Practical Computing for Biologists

posted by Casey Dunn / on December 7th, 2010 / in Books, Technology

I’m happy to announce the release of Practical Computing for Biologists, a book I wrote with my friend Steve Haddock. Here is a flyer with more information. The book is available directly from the publisher, Sinauer Associates, and from Amazon.

We wrote this book because computational tools are becoming increasingly important across all of biology, but few biologists have training in general tools for handling and analyzing data. There are many reasons for the growing role of computers in biology, even in fields that were adequately served by an Excel spreadsheet and a piece of scrap paper just a decade ago. First and foremost, datasets are now just too large to reformat or analyze by hand, and there is increasing interest in analyzing different types of datasets in combination. Both tasks require custom tools.
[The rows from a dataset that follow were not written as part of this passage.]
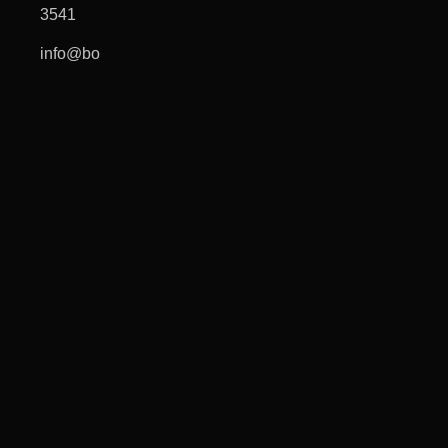
3541
info@borgopanigale.jp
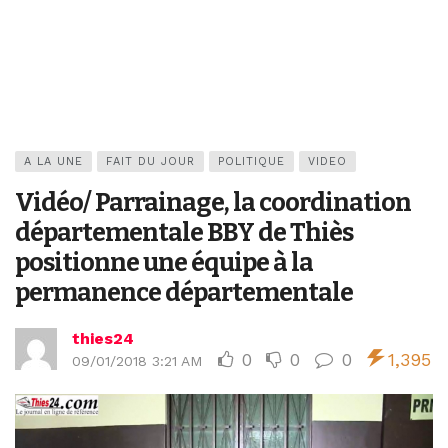
A LA UNE
FAIT DU JOUR
POLITIQUE
VIDEO
Vidéo/ Parrainage, la coordination
départementale BBY de Thiès
positionne une équipe à la
permanence départementale
thies24
0
0
0
1,395
09/01/2018 3:21 AM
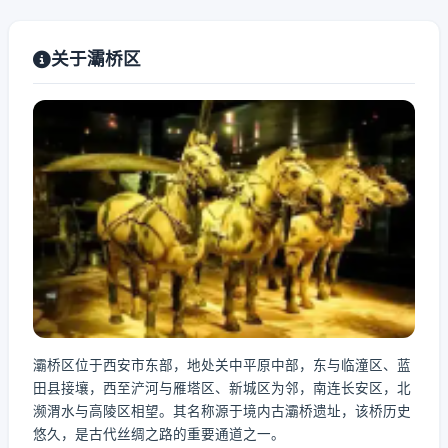
关于灞桥区
灞桥区位于西安市东部，地处关中平原中部，东与临潼区、蓝
田县接壤，西至浐河与雁塔区、新城区为邻，南连长安区，北
濒渭水与高陵区相望。其名称源于境内古灞桥遗址，该桥历史
悠久，是古代丝绸之路的重要通道之一。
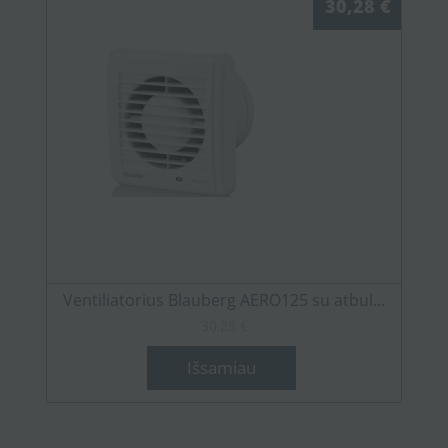
30,28 €
Ventiliatorius Blauberg AERO125 su atbul...
30,28 €
Išsamiau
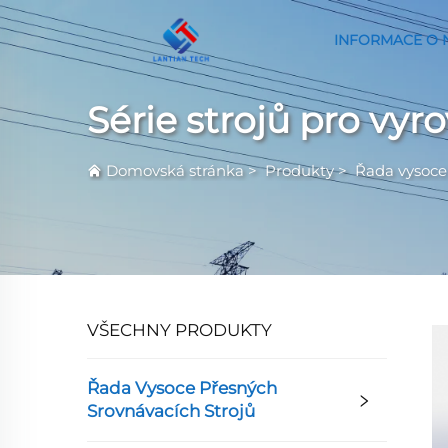
INFORMACE O 
Série strojů pro vy
Domovská stránka
>
Produkty
>
Řada vysoce 
VŠECHNY PRODUKTY
Řada Vysoce Přesných
Srovnávacích Strojů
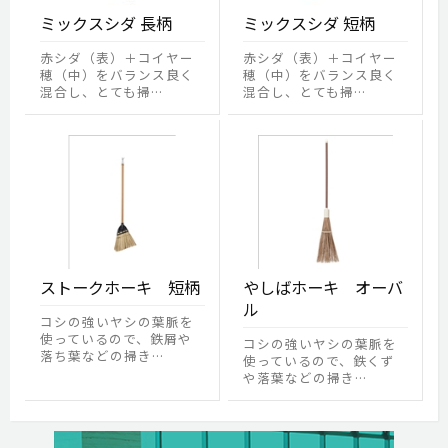
ミックスシダ 長柄
ミックスシダ 短柄
赤シダ（表）＋コイヤー
赤シダ（表）＋コイヤー
穂（中）をバランス良く
穂（中）をバランス良く
混合し、とても掃…
混合し、とても掃…
ストークホーキ 短柄
やしばホーキ オーバ
ル
コシの強いヤシの葉脈を
使っているので、鉄屑や
コシの強いヤシの葉脈を
落ち葉などの掃き…
使っているので、鉄くず
や落葉などの掃き…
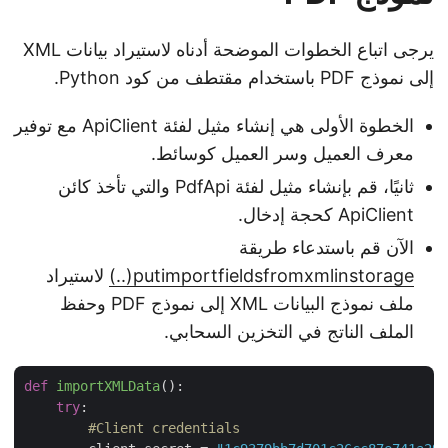
يرجى اتباع الخطوات الموضحة أدناه لاستيراد بيانات XML
إلى نموذج PDF باستخدام مقتطف من كود Python.
الخطوة الأولى هي إنشاء مثيل لفئة ApiClient مع توفير
معرف العميل وسر العميل كوسائط.
ثانيًا، قم بإنشاء مثيل لفئة PdfApi والتي تأخذ كائن
ApiClient كحجة إدخال.
الآن قم باستدعاء طريقة
putimportfieldsfromxmlinstorage(..)
لاستيراد
ملف نموذج البيانات XML إلى نموذج PDF وحفظ
الملف الناتج في التخزين السحابي.
def
importXMLData
():
try
:

#Client credentials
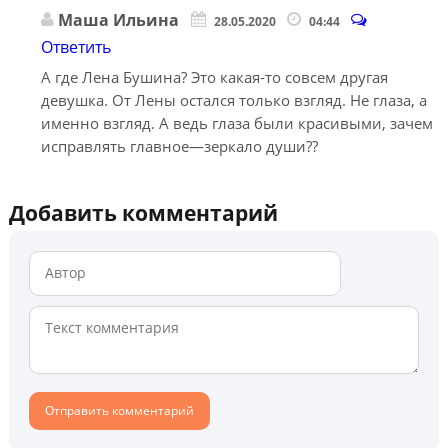
Маша Ильина
28.05.2020
04:44
Ответить
А где Лена Бушина? Это какая-то совсем другая
девушка. От Лены остался только взгляд. Не глаза, а
именно взгляд. А ведь глаза были красивыми, зачем
исправлять главное—зеркало души??
Добавить комментарий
Biologists are facing larger datasets for a couple reasons. There is a growing number of public data archives where biologists can deposit raw data from their studies, and these archives enable large analyses across datasets. In addition, instruments now generate far more data than they used to. Improved imaging tools scan organisms at very high resolution, DNA sequencers generate 100,000 times more data than they did a few years ago, environmental sensors can log temperature and humidity at sub-second intervals for months, and physiological instruments are growing more precise. Gone are the days when a young scientist can find refuge from statistics, mathematics, and computer programming in the basement of a Natural History museum, the forests of Halmahera, or a developmental biology lab.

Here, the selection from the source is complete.